Word for word, copy the listing below and leave out its images.

Segment Open

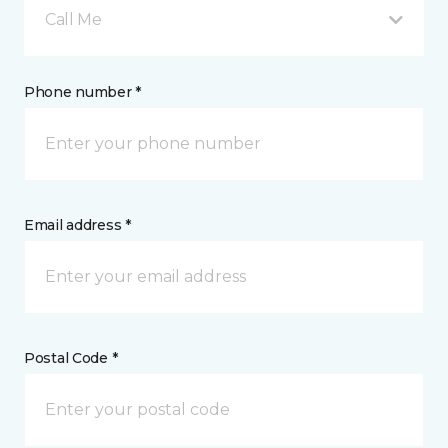
Call Me
Phone number *
Email address *
Postal Code *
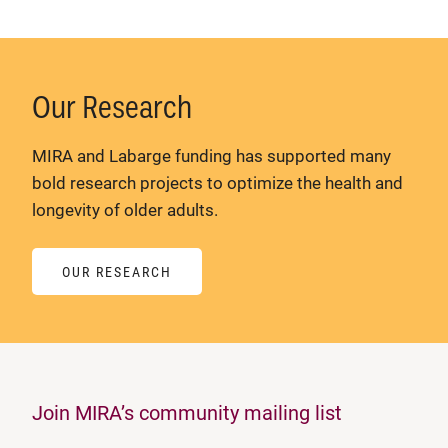
Our Research
MIRA and Labarge funding has supported many
bold research projects to optimize the health and
longevity of older adults.
OUR RESEARCH
Join MIRA’s community mailing list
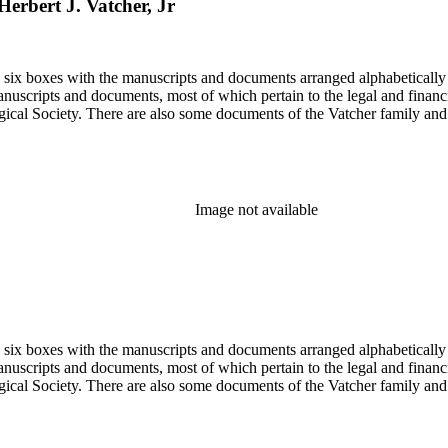
Herbert J. Vatcher, Jr
in six boxes with the manuscripts and documents arranged alphabetically
nuscripts and documents, most of which pertain to the legal and financ
ical Society. There are also some documents of the Vatcher family and He
Image not available
in six boxes with the manuscripts and documents arranged alphabetically
nuscripts and documents, most of which pertain to the legal and financ
ical Society. There are also some documents of the Vatcher family and He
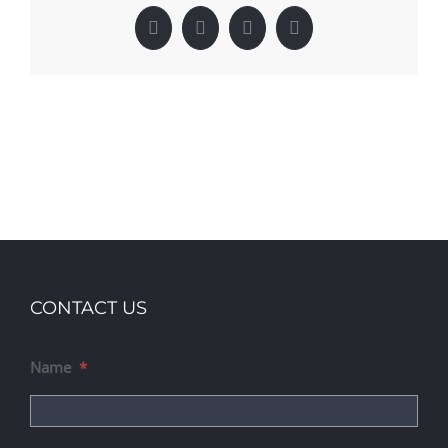
Facebook
X
LinkedIn
Pinterest
CONTACT US
Name
*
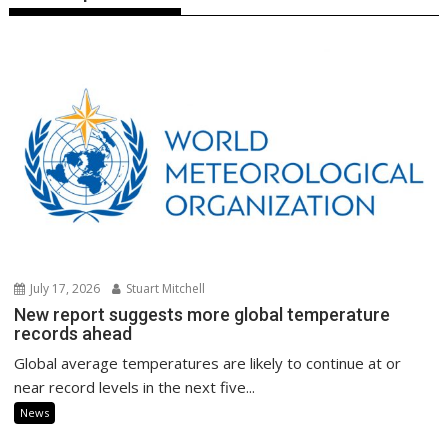
July 17, 2026
Stuart Mitchell
New report suggests more global temperature
records ahead
Global average temperatures are likely to continue at or
near record levels in the next five...
News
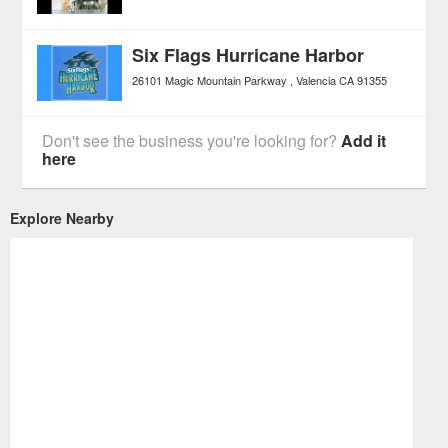
Six Flags Hurricane Harbor
26101 Magic Mountain Parkway
Valencia
CA
91355
Don't see the business you're looking for?
Add it
here
Explore Nearby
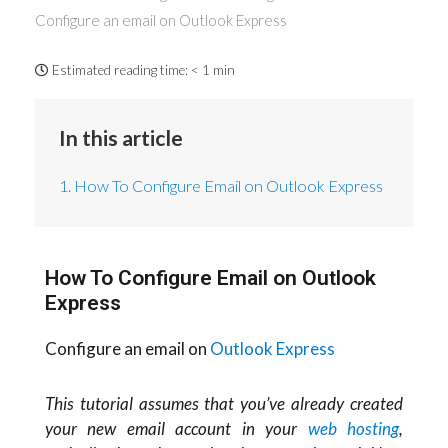
Configure an email on Outlook Express
Estimated reading time:
< 1 min
In this article
1. How To Configure Email on Outlook Express
How To Configure Email on Outlook
Express
Configure an email on
Outlook Express
This tutorial assumes that you’ve already created
your new email account in your
web hosting
,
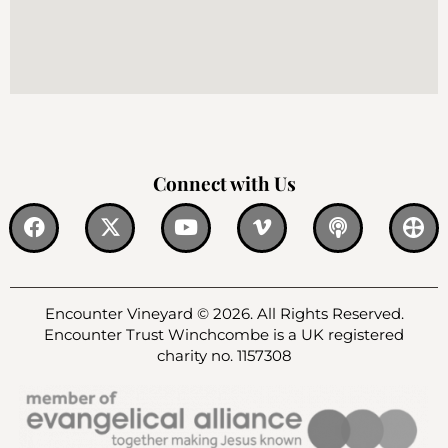
Connect with Us
Encounter Vineyard © 2026. All Rights Reserved.
Encounter Trust Winchcombe is a UK registered
charity no. 1157308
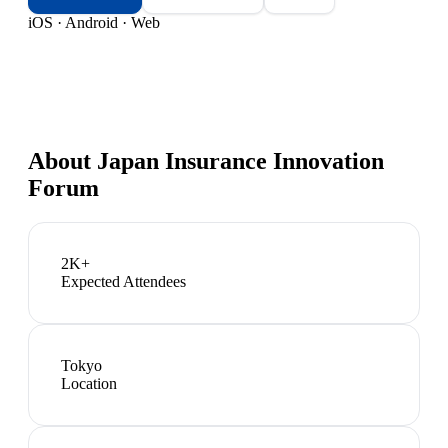
iOS · Android · Web
About
Japan Insurance Innovation
Forum
2K+
Expected Attendees
Tokyo
Location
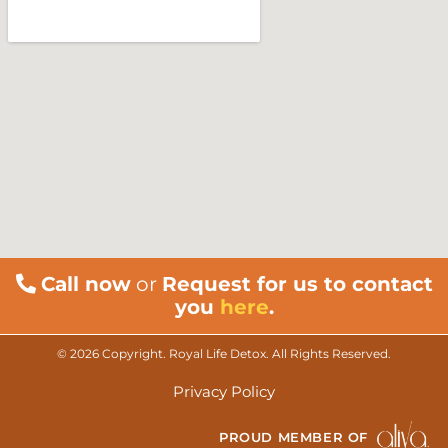
Call now
or
Request for us to contact
you
here
.
© 2026 Copyright. Royal Life Detox. All Rights Reserved.
Privacy Policy
PROUD MEMBER OF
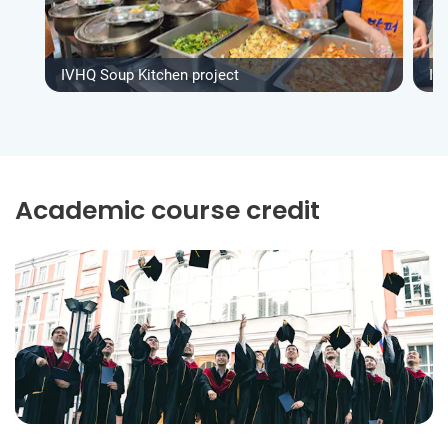
IVHQ Soup Kitchen project
IV
Academic course credit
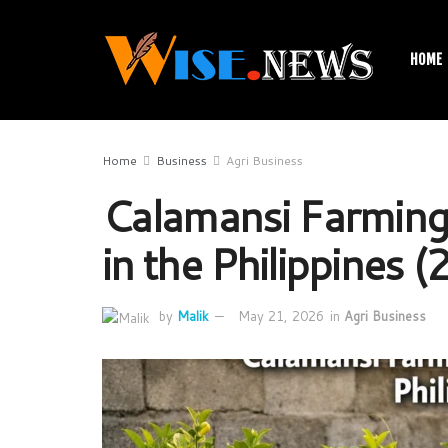
HOME
Home
Business
Agri Business
Calamansi Farming
in the Philippines 
by
Malik
May 21, 2026
in
Agri Business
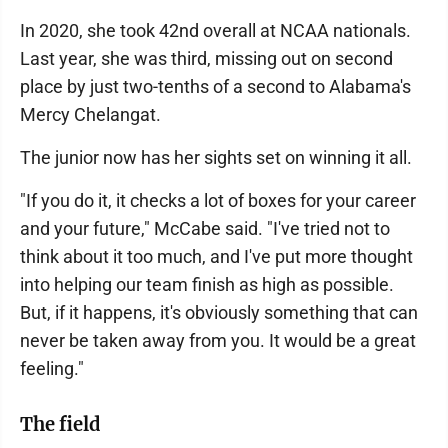
In 2020, she took 42nd overall at NCAA nationals.
Last year, she was third, missing out on second
place by just two-tenths of a second to Alabama's
Mercy Chelangat.
The junior now has her sights set on winning it all.
"If you do it, it checks a lot of boxes for your career
and your future," McCabe said. "I've tried not to
think about it too much, and I've put more thought
into helping our team finish as high as possible.
But, if it happens, it's obviously something that can
never be taken away from you. It would be a great
feeling."
The field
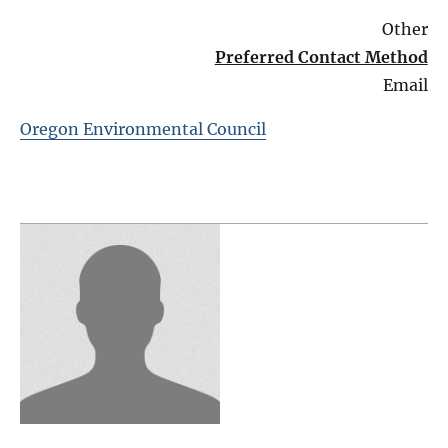
Other
Preferred Contact Method
Email
Oregon Environmental Council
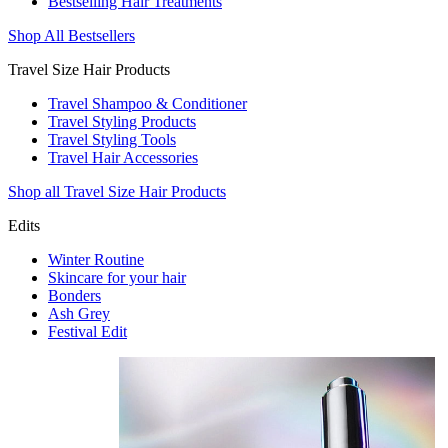
Bestselling Hair Treatments
Shop All Bestsellers
Travel Size Hair Products
Travel Shampoo & Conditioner
Travel Styling Products
Travel Styling Tools
Travel Hair Accessories
Shop all Travel Size Hair Products
Edits
Winter Routine
Skincare for your hair
Bonders
Ash Grey
Festival Edit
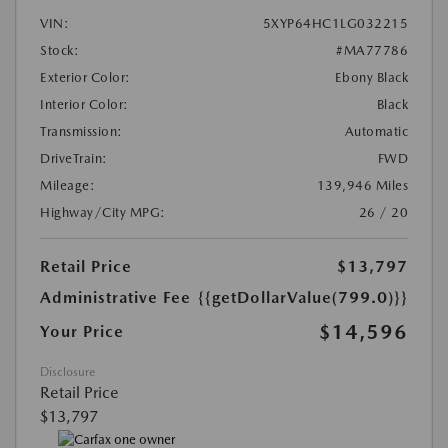
VIN:
5XYP64HC1LG032215
Stock:
#MA77786
Exterior Color:
Ebony Black
Interior Color:
Black
Transmission:
Automatic
DriveTrain:
FWD
Mileage:
139,946 Miles
Highway/City MPG:
26 / 20
Retail Price
$13,797
Administrative Fee
{{getDollarValue(799.0)}}
$14,596
Your Price
Disclosure
Retail Price
$13,797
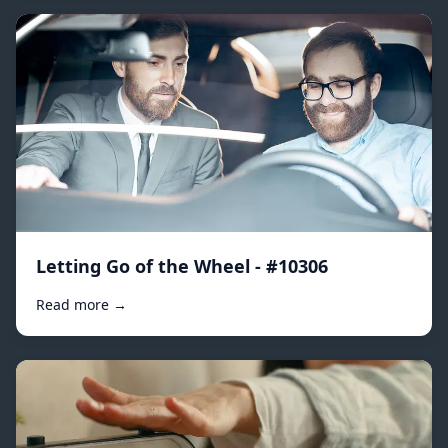
Letting Go of the Wheel - #10306
Read more →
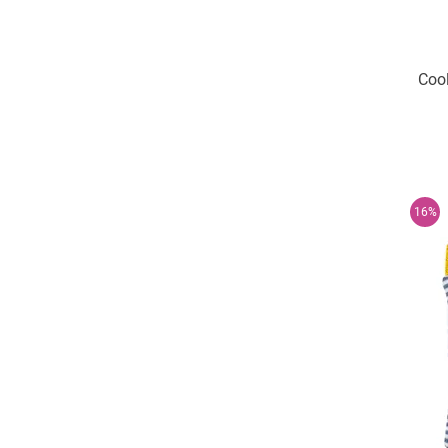
Cool
16%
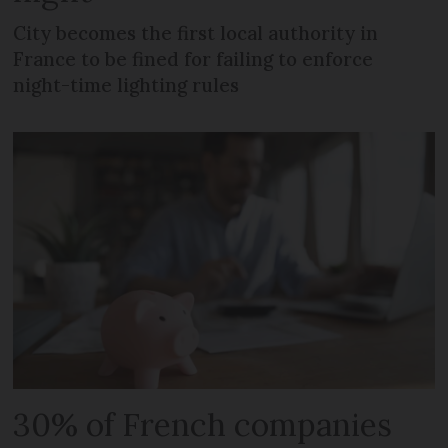
City becomes the first local authority in
France to be fined for failing to enforce
night-time lighting rules
30% of French companies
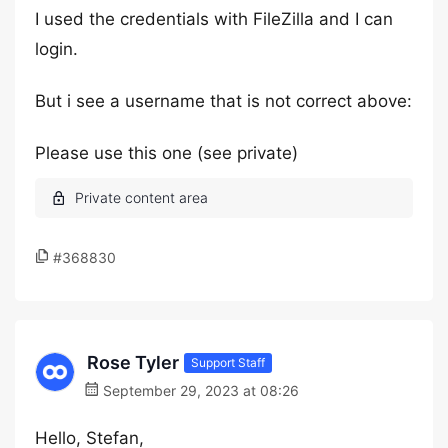
I used the credentials with FileZilla and I can
login.
But i see a username that is not correct above:
Please use this one (see private)
#368830
Rose Tyler
Support Staff
September 29, 2023 at 08:26
Hello, Stefan,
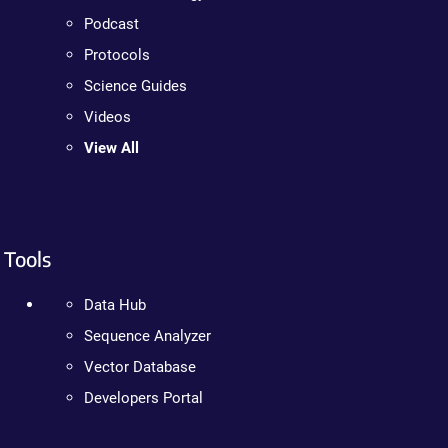
Podcast
Protocols
Science Guides
Videos
View All
Tools
Data Hub
Sequence Analyzer
Vector Database
Developers Portal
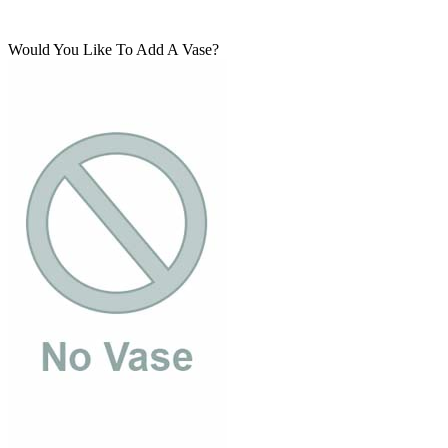
Would You Like To Add A Vase?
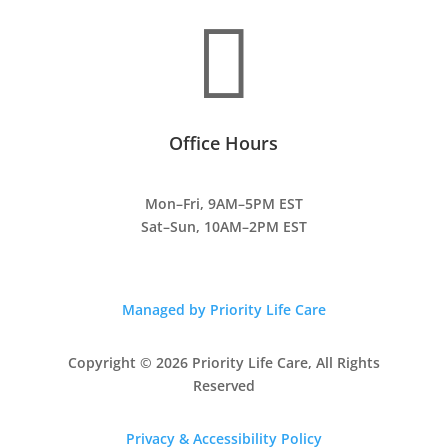

Office Hours
Mon–Fri, 9AM–5PM EST
Sat–Sun, 10AM–2PM EST
Managed by Priority Life Care
Copyright © 2026 Priority Life Care, All Rights
Reserved
Privacy & Accessibility Policy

Segment Closed

§ PROBLEM SOLUTION
Call Me
Phone number *
Email address *
Postal Code *
Our Research
MIRA and Labarge funding has supported many
bold research projects to optimize the health and
longevity of older adults.
OUR RESEARCH
Join MIRA’s community mailing list
Herbert J. Vatcher, Jr
in six boxes with the manuscripts and documents arranged alphabetically
nuscripts and documents, most of which pertain to the legal and financ
ical Society. There are also some documents of the Vatcher family and He
Image not available
in six boxes with the manuscripts and documents arranged alphabetically
nuscripts and documents, most of which pertain to the legal and financ
ical Society. There are also some documents of the Vatcher family and He
Facebook
X
LinkedIn
Pinterest
CONTACT US
Name
*
July 17, 2026
Stuart Mitchell
New report suggests more global temperature
records ahead
Global average temperatures are likely to continue at or
near record levels in the next five...
News
Six Flags Hurricane Harbor
26101 Magic Mountain Parkway
Valencia
CA
91355
Don't see the business you're looking for?
Add it
here
Explore Nearby
Configure an email on Outlook Express
Estimated reading time:
< 1 min
In this article
1. How To Configure Email on Outlook Express
How To Configure Email on Outlook
Express
Configure an email on
Outlook Express
This tutorial assumes that you’ve already created
your new email account in your
web hosting
,
Connect with Us
Encounter Vineyard © 2026. All Rights Reserved.
Encounter Trust Winchcombe is a UK registered
charity no. 1157308
iOS · Android · Web
About
Japan Insurance Innovation
Forum
2K+
Expected Attendees
Tokyo
Location
Call now
or
Request for us to contact
you
here
.
© 2026 Copyright. Royal Life Detox. All Rights Reserved.
Privacy Policy
PROUD MEMBER OF
IVHQ Soup Kitchen project
IV
Academic course credit
HOME
Home
Business
Agri Business
Calamansi Farming
in the Philippines 
by
Malik
May 21, 2026
in
Agri Business
In 2020, she took 42nd overall at NCAA nationals.
Last year, she was third, missing out on second
place by just two-tenths of a second to Alabama's
Mercy Chelangat.
The junior now has her sights set on winning it all.
"If you do it, it checks a lot of boxes for your career
and your future," McCabe said. "I've tried not to
think about it too much, and I've put more thought
into helping our team finish as high as possible.
But, if it happens, it's obviously something that can
never be taken away from you. It would be a great
feeling."
The field
Other
Preferred Contact Method
Email
Oregon Environmental Council
Bestselling Hair Treatments
Shop All Bestsellers
Travel Size Hair Products
Travel Shampoo & Conditioner
Travel Styling Products
Travel Styling Tools
Travel Hair Accessories
Shop all Travel Size Hair Products
Edits
Winter Routine
Skincare for your hair
Bonders
Ash Grey
Festival Edit
VIN:
5XYP64HC1LG032215
Stock:
#MA77786
Exterior Color:
Ebony Black
Interior Color:
Black
Transmission:
Automatic
DriveTrain:
FWD
Mileage:
139,946 Miles
Highway/City MPG:
26 / 20
Retail Price
$13,797
Administrative Fee
{{getDollarValue(799.0)}}
$14,596
Your Price
Disclosure
Retail Price
$13,797
Letting Go of the Wheel - #10306
Read more →
Cool
16%
City becomes the first local authority in
France to be fined for failing to enforce
night-time lighting rules
30% of French companies
I used the credentials with FileZilla and I can
login.
But i see a username that is not correct above:
Please use this one (see private)
#368830
Rose Tyler
Support Staff
September 29, 2023 at 08:26
Hello, Stefan,
Podcast
Protocols
Science Guides
Videos
View All
Tools
Data Hub
Sequence Analyzer
Vector Database
Developers Portal
Would You Like To Add A Vase?

Office Hours
Mon–Fri, 9AM–5PM EST
Sat–Sun, 10AM–2PM EST
Managed by Priority Life Care
Copyright © 2026 Priority Life Care, All Rights
Reserved
Privacy & Accessibility Policy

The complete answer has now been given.